Matter History and the Federal Court Proceeding

LF Centennial acts as a buying agent for garment retailers.  Mexx Canada Company (“Mexx”) is a clothing retailer who purchased a significant amount of garments through LF Centennial.    Mexx defaulted on various payments owing to LF Centennial.  LF Centennial commenced it’s in rem action – whereby, through the Federal Court process, it obtained the issuance of a warrant on December 23, 2015 for the arrest of the shipments – totaling 155,000 garments that Mexx had purchased from suppliers based in Europe, China, Bangladesh and India.   LF Centennial asserted it’s claim on the basis that as an unpaid seller it was exercising a right to stop the goods in transit. (*2) The essence of the in rem action involves the enforcement of a claim against certain maritime property providing the plaintiff with security for it’s claim pending the actual trial adjudication. 
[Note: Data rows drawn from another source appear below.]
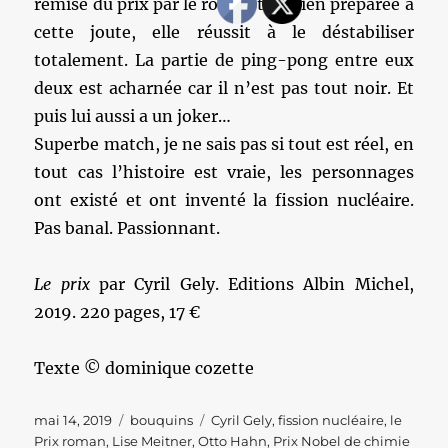
remise du prix par le roi Gustav. Bien préparée à
cette joute, elle réussit à le déstabiliser
totalement. La partie de ping-pong entre eux
deux est acharnée car il n’est pas tout noir. Et
puis lui aussi a un joker…
Superbe match, je ne sais pas si tout est réel, en
tout cas l’histoire est vraie, les personnages
ont existé et ont inventé la fission nucléaire.
Pas banal. Passionnant.
Le prix
par Cyril Gely. Editions Albin Michel,
2019. 220 pages, 17 €
Texte © dominique cozette
Publié
Catégories
Étiquettes
mai 14, 2019
bouquins
Cyril Gely
,
fission nucléaire
,
le
le
Prix roman
,
Lise Meitner
,
Otto Hahn
,
Prix Nobel de chimie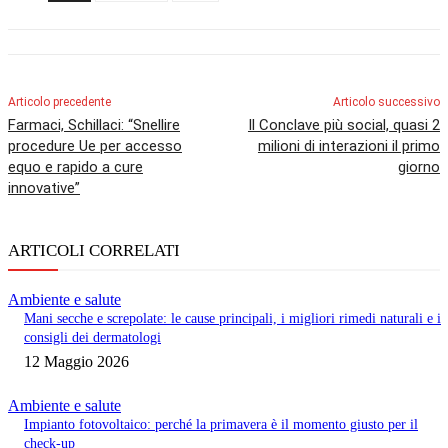
Articolo precedente
Articolo successivo
Farmaci, Schillaci: “Snellire
Il Conclave più social, quasi 2
procedure Ue per accesso
milioni di interazioni il primo
equo e rapido a cure
giorno
innovative”
ARTICOLI CORRELATI
Ambiente e salute
Mani secche e screpolate: le cause principali, i migliori rimedi naturali e i
consigli dei dermatologi
12 Maggio 2026
Ambiente e salute
Impianto fotovoltaico: perché la primavera è il momento giusto per il
check-up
On January 5, 2015, LF Centennial and Mexx reached an agreement on terms for the arrested cargo to be released from arrest.  The parties reached a ‘bail’ agreement allowing Mexx to ship the garments to its stores to sell them, in return for which Mexx agreed to deposit into an escrow account the proceeds of the sale of the garments up to a certain amount.  The proceeds realized would then stand as bail – for LF Centennial’s purposes being security for it’s claim - without prejudice to the parties’ respective rights.  In this regard Mexx agreed to the arrangement without any admission that the Federal Court had jurisdiction over the matter or that LF Centennial was entitled to arrest the garments.

The Bankruptcy and Proceedings in the Quebec Superior Court

In the meantime there had been legal proceedings of a different nature in a different court. On December 3, 2014 – prior to the issuance of the arrest warrant for the garments -- Mexx  had filed a “Notice of Intention to Make a Proposal” (“NOI”) pursuant to the Bankruptcy and Insolvency Act (*3).  The NOI mechanism starts the process whereby a person or company can obtain ‘creditor protection’ with a view to devising a plan to contend with oppressive debt loads (that meet certain criteria) in the hope that affairs can be restructured without bankruptcy proceedings. The approach involves the filing of a “proposal” for creditors which, if approved, can stave off the bankruptcy process. 

Immediately after the filing of the NOI Mexx commenced restructuring proceedings before the Quebec Superior Court.  The NOI filing provided Mexx the benefit of the stay of proceedings set out at section 69 of the Bankruptcy and Insolvency Act. Generally speaking, section 69 prohibits a creditor from commencing or continuing any action or proceedings for the recovery of a debt owed against a party filing an NOI.  In the course of these events Richter Advisory Group Inc. (“Richter”) was appointed as the trustee to the Mexx insolvency proceeding.  Further, on December 16, 2014, Mexx successfully applied to the Quebec Court to extend the time to file the “proposal” and for permission for Mexx to liquidate certain inventory and equipment for proceeds to be factored into the eventual proposal for creditors.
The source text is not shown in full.